Cultural hybridization in the globalized era of TV, radio, & film is a phenomenon of extraordinary complexity but by no means new to human societies. It probably isn’t an overstatement that US pop culture--particularly in its least talented & most vulgar forms--is international. Inexplicable but true. Witness Justin Bieber & the Barbie doll.  But it is just as true that there are perhaps no cultural genres in human history with as much global influence & dissemination as those from the Americas rooted in African culture. (Africans in the Americas have influenced language, law, politics, manners, religion, literature, music, art, & dance but here the genres referred to are music & dance.)

Africans, a majority from West Africa, introduced their distinctive syncopation & percussive instruments to the Americas which cohered with Spanish genres (like flamenco & paso doble) & native music & dance & transformed them. Thus we have the salsa, mambo, cha cha, rumba, tango, & merengue (which began as African mimicry of the French minuet)--as well as a vast repertoire of musical genres which continue to fuse & hybridize. We live in an interesting world.

But the cultural fusions are infinitely more complex than even that. The Spanish flamenco & paso doble are themselves the result of hybridization. To name just a few elements, flamenco incorporates body movements from Hindu dancing brought, according to some historians, by Untouchable migrants from the Punjabi region of India (other historians claim they were hired performers at festivals); Andalusian regional folk dances; Jewish synagogue chants; Arabic elements, not so much in body movements but in use of finger cymbals, tambourines & costuming; & going full circle, African influences coming back to Spain from colonies in the Americas.
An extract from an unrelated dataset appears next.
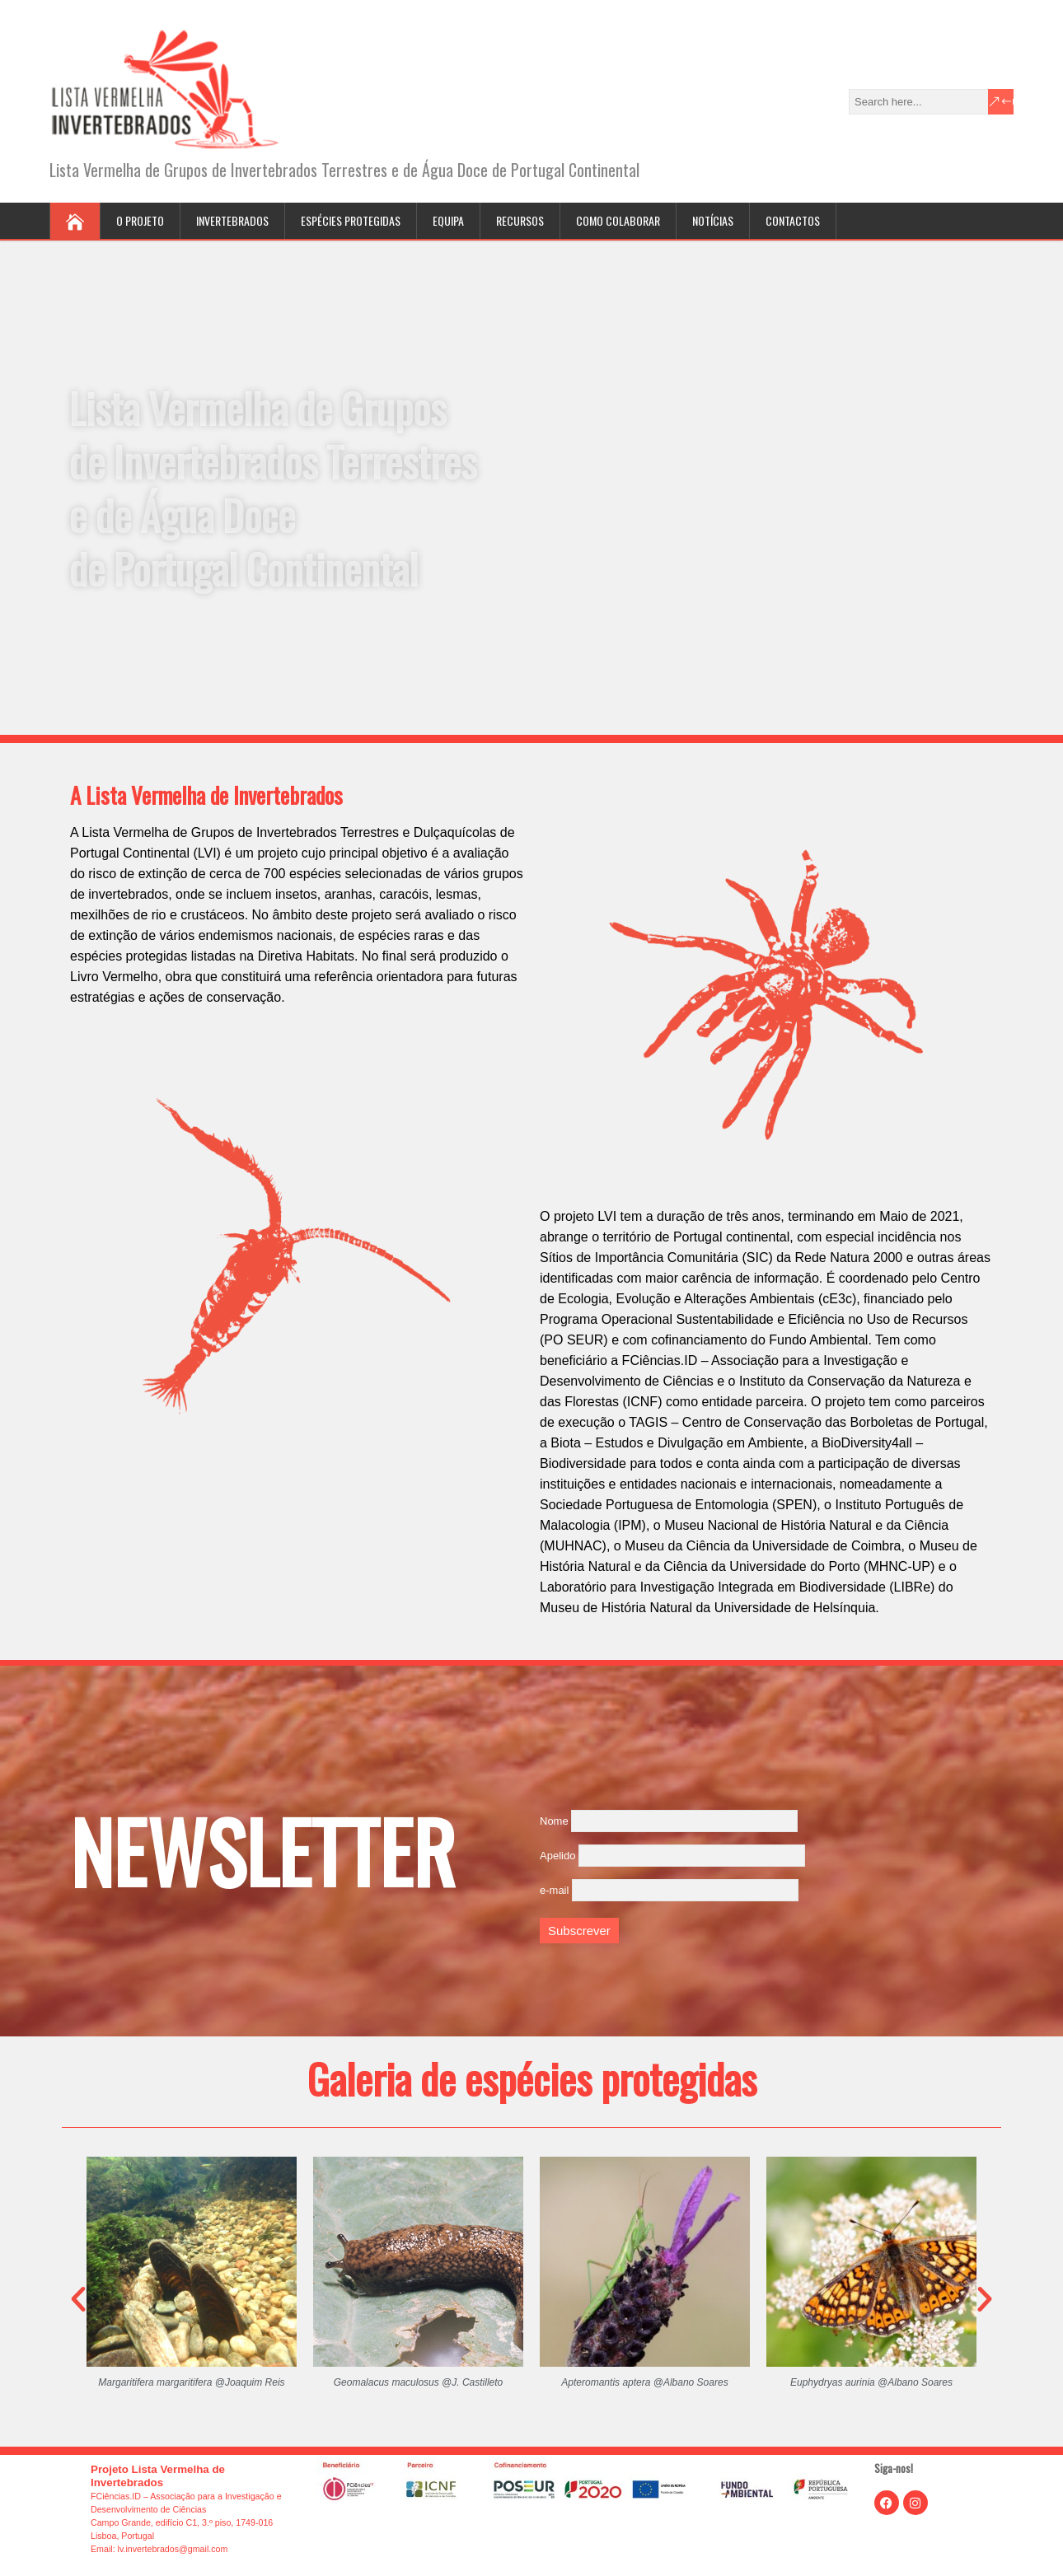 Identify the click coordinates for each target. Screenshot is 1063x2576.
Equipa (448, 220)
All that history to explain that now we read many Arabs are concerned about the “Westernization” introduced into Middle Eastern cultures through TV programs, music videos, hip-hop music, comic book super heroes, & Barbie dolls. Of course the concern is the cultural indoctrination of white supremacist ideas which permeate much of this pop cultural stuff along with male supremacism.
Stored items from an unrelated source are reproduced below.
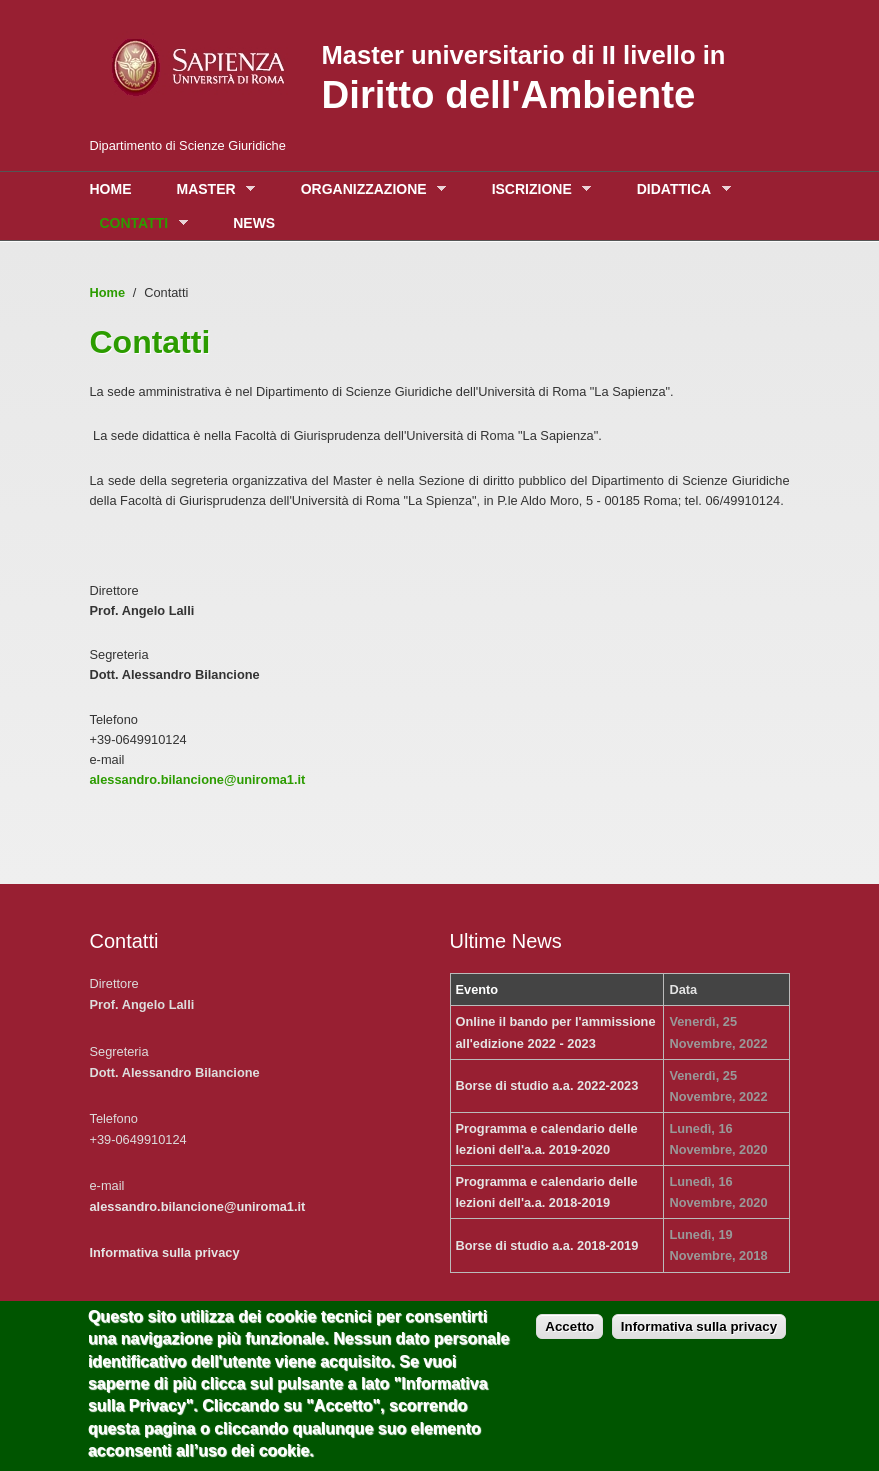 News (254, 223)
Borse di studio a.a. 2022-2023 (547, 1085)
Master (211, 189)
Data (683, 989)
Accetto (569, 1341)
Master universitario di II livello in (524, 55)
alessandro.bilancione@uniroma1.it (198, 779)
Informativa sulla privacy (165, 1252)
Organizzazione (369, 189)
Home (111, 189)
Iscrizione (537, 189)
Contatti (139, 223)
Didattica (679, 189)
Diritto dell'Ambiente (509, 94)
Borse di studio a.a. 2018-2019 (547, 1245)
Photojournalist Natalie Naccache has launched a project to document this cultural collision & has already traveled through several countries to investigate how Arabs are attempting to manage this phenomenon. Though as any feminist mother of a child clamoring for a Barbie doll can testify, it’s a lot easier to disseminate these cultural influences than to control them. In Kuwait, she is looking at a series of comic books that have superheroes from Arabic history with Islamic archetypes; & she is documenting the popularity of Fulla dolls, essentially Arabized Barbie dolls which are selling well from Egypt to Saudi Arabia.

Cultural fusions are so creative & expand the artistic possibilities that make human beings such an interesting lot--which makes it all the more important that supremacist views be challenged & defeated politically so the creative potentials of all will be allowed to flourish--& we can live in a world of music & dance.